Sąd I instancji wskazał, iż pracownikowi przysługuje stosownie do treści art. 80 kp wynagrodzenie za pracę wykonaną. Natomiast czas niewykonywania pracy pracownik zachowuje prawo do wynagrodzenia tylko wówczas, gdy przepisy prawa pracy tak stanowią. Takim przepisem przyznającym wynagrodzenie za czas niewykonywania pracy jest powoływany przez powoda art. 81 kp. Wynagrodzenie to przysługuj e wówczas, gdy pracownik był gotów do wykonywania pracy, lecz doznał przeszkód z przyczyn dotyczących pracodawcy. Wypłaca się je w wysokości wynikającej z osobistego zaszeregowania pracownika, określonego stawką godzinową lub miesięczną, a jeżeli takt składnik wynagrodzenia nie został wyodrębniony przy określaniu warunków wynagradzania - 60% wynagrodzenia. W każdym przypadku wynagrodzenie to nie może być jednak niższe od wysokości minimalnego wynagrodzenia za pracę, ustalanego na podstawie odrębnych przepisów (§ l). Wynagrodzenie to przysługuje również pracownikowi za czas niezawinionego przez niego przestoju § 2. W ocenie Sądu mając na uwadze powyższe ustalenia i wywody powód w spornym okresie czasu nie świadczył pracy z przyczyn leżących po stronie pozwanej. Jednakże wbrew twierdzeniom pozwanej pozostawał w gotowości do wykonywania pracy. Spełnienie przez pracownika tych przesłanek powoduje nabycie przez niego prawa do wynagrodzenia. Gotowość polega na tym, że pracownik musi pozostawać w faktycznej dyspozycji pracodawcy, o której pracodawca musi wiedzieć. Do zaprzestania świadczenia pracy przez powoda doszło z przyczyn leżących po stronie pozwanej, co wykazano powyżej. Nie znalazła w żadnym razie potwierdzenia podnoszona przez nią wersja porozumienia stron pozwalająca powodowi na zaprzestanie świadczenia pracy.

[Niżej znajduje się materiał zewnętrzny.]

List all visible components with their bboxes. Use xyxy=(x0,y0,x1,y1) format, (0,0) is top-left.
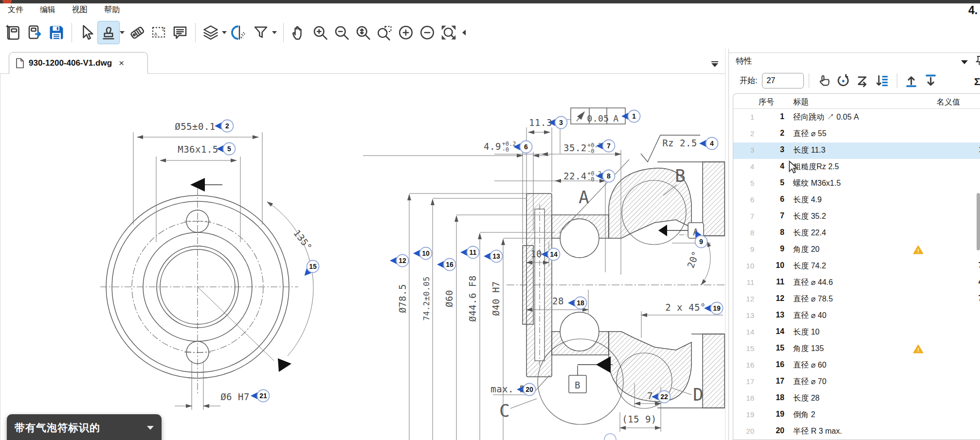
table-row-18[interactable]: 1818长度 2828 xyxy=(733,390,980,407)
sum-sigma-icon[interactable]: Σ xyxy=(974,76,980,88)
zoom-out-button[interactable] xyxy=(331,21,352,44)
balloon-15[interactable]: 15 xyxy=(302,261,319,279)
dim-text: Ø6 H7 xyxy=(220,391,250,402)
menu-item-1[interactable]: 文件 xyxy=(8,5,23,15)
menu-item-3[interactable]: 视图 xyxy=(72,5,88,15)
svg-text:1: 1 xyxy=(632,112,636,120)
drawing-canvas[interactable]: Ø55±0.1M36x1.5135°Ø6 H711.34.9+0.2-035.2… xyxy=(0,74,725,440)
dim-text: A xyxy=(579,187,589,207)
table-row-10[interactable]: 1010长度 74.274.2 xyxy=(733,258,980,275)
collapse-caret-icon[interactable] xyxy=(147,426,154,430)
dim-text: 2 x 45° xyxy=(665,302,706,313)
col-index: 序号 xyxy=(759,97,774,107)
dim-text: 0.05 xyxy=(587,113,609,123)
zoom-in-button[interactable] xyxy=(309,21,331,44)
table-row-12[interactable]: 1212直径 ⌀ 78.578.5 xyxy=(733,291,980,308)
balloon-10[interactable]: 10 xyxy=(413,247,432,260)
balloon-5[interactable]: 5 xyxy=(217,143,236,155)
toolbar-separator xyxy=(72,23,72,42)
svg-text:19: 19 xyxy=(713,304,721,312)
dim-text: (15 9) xyxy=(622,414,657,424)
mirror-compare-button[interactable] xyxy=(229,21,250,44)
table-row-15[interactable]: 1515角度 135!135 xyxy=(733,341,980,357)
table-row-16[interactable]: 1616直径 ⌀ 6060 xyxy=(733,357,980,374)
sort-list-icon[interactable] xyxy=(872,72,892,89)
select-cursor-button[interactable] xyxy=(76,21,98,44)
table-row-13[interactable]: 1313直径 ⌀ 4040 xyxy=(733,308,980,324)
stamp-balloon-button[interactable] xyxy=(98,21,119,44)
table-row-9[interactable]: 99角度 20!20 xyxy=(733,242,980,258)
dim-text: Ø78.5 xyxy=(397,284,408,313)
table-row-19[interactable]: 1919倒角 22 xyxy=(733,407,980,423)
dim-text: Rz 2.5 xyxy=(662,138,697,148)
move-top-icon[interactable] xyxy=(902,72,922,89)
table-row-14[interactable]: 1414长度 1010 xyxy=(733,324,980,341)
zoom-window-button[interactable] xyxy=(374,21,395,44)
table-row-11[interactable]: 1111直径 ⌀ 44.644.6 xyxy=(733,275,980,291)
technical-drawing: Ø55±0.1M36x1.5135°Ø6 H711.34.9+0.2-035.2… xyxy=(0,74,726,440)
dim-text: B xyxy=(675,166,686,186)
stamp-dropdown-caret[interactable] xyxy=(120,31,125,34)
dim-text: 28 xyxy=(552,296,564,306)
table-row-7[interactable]: 77长度 35.235.2 xyxy=(733,209,980,225)
balloon-4[interactable]: 4 xyxy=(699,138,718,150)
table-row-20[interactable]: 2020半径 R 3 max. xyxy=(733,423,980,440)
balloon-16[interactable]: 16 xyxy=(437,259,456,271)
pin-icon[interactable] xyxy=(975,55,980,66)
open-document-button[interactable] xyxy=(24,21,46,44)
table-row-6[interactable]: 66长度 4.94.9 xyxy=(733,192,980,209)
menu-bar: 文件编辑视图帮助 xyxy=(0,3,725,17)
balloon-21[interactable]: 21 xyxy=(251,390,270,402)
balloon-12[interactable]: 12 xyxy=(390,255,409,267)
tab-close-icon[interactable]: × xyxy=(119,58,124,69)
table-row-2[interactable]: 22直径 ⌀ 5555 xyxy=(733,126,980,142)
pick-hand-icon[interactable] xyxy=(814,72,834,89)
filter-dropdown-caret[interactable] xyxy=(272,31,277,34)
sequence-balloon-button[interactable]: 1A xyxy=(148,21,169,44)
dim-text: 10 xyxy=(530,248,542,259)
dim-text: Ø40 H7 xyxy=(490,281,501,316)
pan-hand-button[interactable] xyxy=(288,21,309,44)
new-document-button[interactable] xyxy=(3,21,24,44)
table-row-3[interactable]: 33长度 11.311.3 xyxy=(733,142,980,159)
balloon-19[interactable]: 19 xyxy=(704,302,723,315)
balloon-6[interactable]: 6 xyxy=(513,141,532,153)
zoom-minus-button[interactable] xyxy=(417,21,438,44)
balloon-2[interactable]: 2 xyxy=(215,120,234,132)
svg-text:3: 3 xyxy=(559,119,563,126)
toolbar-collapse-icon[interactable] xyxy=(462,30,466,35)
save-button[interactable] xyxy=(46,21,67,44)
svg-text:-0: -0 xyxy=(502,146,509,153)
menu-item-2[interactable]: 编辑 xyxy=(40,5,55,15)
balloon-18[interactable]: 18 xyxy=(568,297,587,309)
table-row-17[interactable]: 1717直径 ⌀ 7070 xyxy=(733,374,980,390)
tag-button[interactable] xyxy=(127,21,148,44)
move-bottom-icon[interactable] xyxy=(922,72,941,89)
table-row-1[interactable]: 11径向跳动 ↗ 0.05 A xyxy=(733,109,980,126)
comment-button[interactable] xyxy=(169,21,191,44)
scrollbar-thumb[interactable] xyxy=(977,193,980,250)
table-row-4[interactable]: 44粗糙度Rz 2.5 xyxy=(733,159,980,176)
start-number-input[interactable] xyxy=(762,73,804,88)
dim-text: M36x1.5 xyxy=(178,144,218,155)
svg-text:2: 2 xyxy=(225,122,229,130)
balloon-11[interactable]: 11 xyxy=(460,246,479,259)
zoom-vertical-button[interactable] xyxy=(352,21,374,44)
table-row-8[interactable]: 88长度 22.422.4 xyxy=(733,225,980,242)
zoom-plus-button[interactable] xyxy=(395,21,417,44)
svg-text:20: 20 xyxy=(526,386,533,393)
document-tab[interactable]: 930-1200-406-V1.dwg × xyxy=(9,52,148,74)
version-text: 4. xyxy=(968,4,978,17)
balloon-13[interactable]: 13 xyxy=(484,250,503,263)
filter-button[interactable] xyxy=(250,21,272,44)
tab-list-dropdown-icon[interactable] xyxy=(710,61,719,68)
svg-text:7: 7 xyxy=(607,142,611,150)
z-order-icon[interactable] xyxy=(853,72,872,89)
menu-item-4[interactable]: 帮助 xyxy=(104,5,120,15)
zoom-fit-button[interactable] xyxy=(438,21,459,44)
panel-dropdown-caret[interactable] xyxy=(961,60,968,64)
layers-button[interactable] xyxy=(200,21,221,44)
refresh-rotate-icon[interactable] xyxy=(834,72,853,89)
table-row-5[interactable]: 55螺纹 M36x1.5 xyxy=(733,176,980,192)
layers-dropdown-caret[interactable] xyxy=(222,31,227,34)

Jeśli chodzi o gotowość do pracy zasadniczo przy krótkich okresach niewykonywania pracy pracownik powinien pozostawać w zakładzie pracy lub miejscu wyznaczonym do jej wykonywania. Jeżeli jednak okresy te są dłuższe nie ma przeszkód, aby pracownik przejawiał swoją gotowość, deklarując pracodawcy zamiar podjęcia pracy pod warunkiem dopuszczenia do niej i przebywać w miejscu znanym pracodawcy, z którego może być wezwany do niezwłocznego wykonywania pracy, w tym również przez telefon komórkowy. Okoliczności niniejszej sprawy wskazują, iż powód świadczył pracę na terenie kraju oraz za granicą. Po zakończeniu pracy wracał do miejsca zamieszkania i oczekiwał na wezwanie telefoniczne pozwanej celem dalszego świadczenia pracy. Taka sytuacja miała miejsce również po zakończeniu przez niego świadczenia pracy w O.. Powód więc postępował zgodnie z przyjętą u pozwanej praktyką, pozostając zgodnie z nią w gotowości do pracy na telefonicznie wezwanie pozwanej. Powyżej przytoczone okoliczności wskazują również, iż zwracał się do pozwanej o pracę. Trudno sobie wyobrazić, aby skoro praca odbywała się na różnych budowach na terenie kraju oraz za granicą oczekiwał na pracę w siedzibie pozwanej, zwłaszcza iż przebywanie w miejscu zamieszkania czyniło zadość istniejącej praktyce. W ocenie Sądu z uwagi, iż strony miały zasadniczo zgodnie z ustaleniami kontakt telefoniczny nie było przeszkód, aby powód w tym czasie przebywał w innym miejscu, niż wskazane w dokumentacji pracowniczej.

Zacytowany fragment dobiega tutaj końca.